━━ Data for this exercise ━━
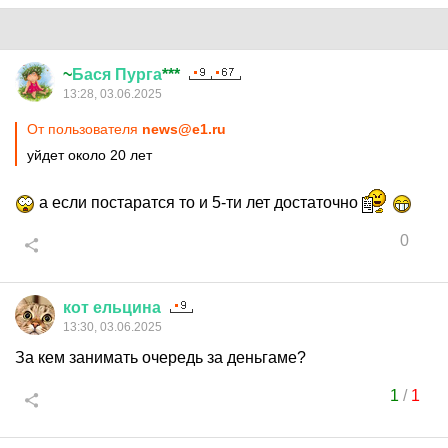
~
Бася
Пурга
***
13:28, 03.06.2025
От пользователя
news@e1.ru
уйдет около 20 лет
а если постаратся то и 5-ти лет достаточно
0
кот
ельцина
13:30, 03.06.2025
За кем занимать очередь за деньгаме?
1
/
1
━━━
━━ Data for this exercise ━━
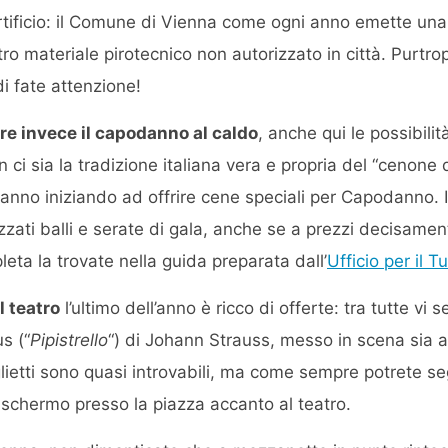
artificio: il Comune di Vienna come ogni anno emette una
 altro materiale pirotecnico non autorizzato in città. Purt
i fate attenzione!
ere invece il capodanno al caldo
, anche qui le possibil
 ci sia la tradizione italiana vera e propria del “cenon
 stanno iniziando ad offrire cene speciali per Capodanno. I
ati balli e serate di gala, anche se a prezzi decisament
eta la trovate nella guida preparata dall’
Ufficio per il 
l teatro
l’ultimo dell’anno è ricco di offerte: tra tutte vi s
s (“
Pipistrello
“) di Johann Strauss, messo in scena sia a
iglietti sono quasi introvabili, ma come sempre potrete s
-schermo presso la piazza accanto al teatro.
━━━
Please return the lines above that run from the line containing "i fate attenzione!" to the line containing "-schermo presso la piazza accanto al teatro.", inclusive, exactly and with no other lines.

Answer to the exercise
i fate attenzione!
ere invece il capodanno al caldo
, anche qui le possibil
 ci sia la tradizione italiana vera e propria del “cenon
 stanno iniziando ad offrire cene speciali per Capodanno. I
ati balli e serate di gala, anche se a prezzi decisament
eta la trovate nella guida preparata dall’
Ufficio per il 
l teatro
l’ultimo dell’anno è ricco di offerte: tra tutte vi s
s (“
Pipistrello
“) di Johann Strauss, messo in scena sia a
iglietti sono quasi introvabili, ma come sempre potrete s
-schermo presso la piazza accanto al teatro.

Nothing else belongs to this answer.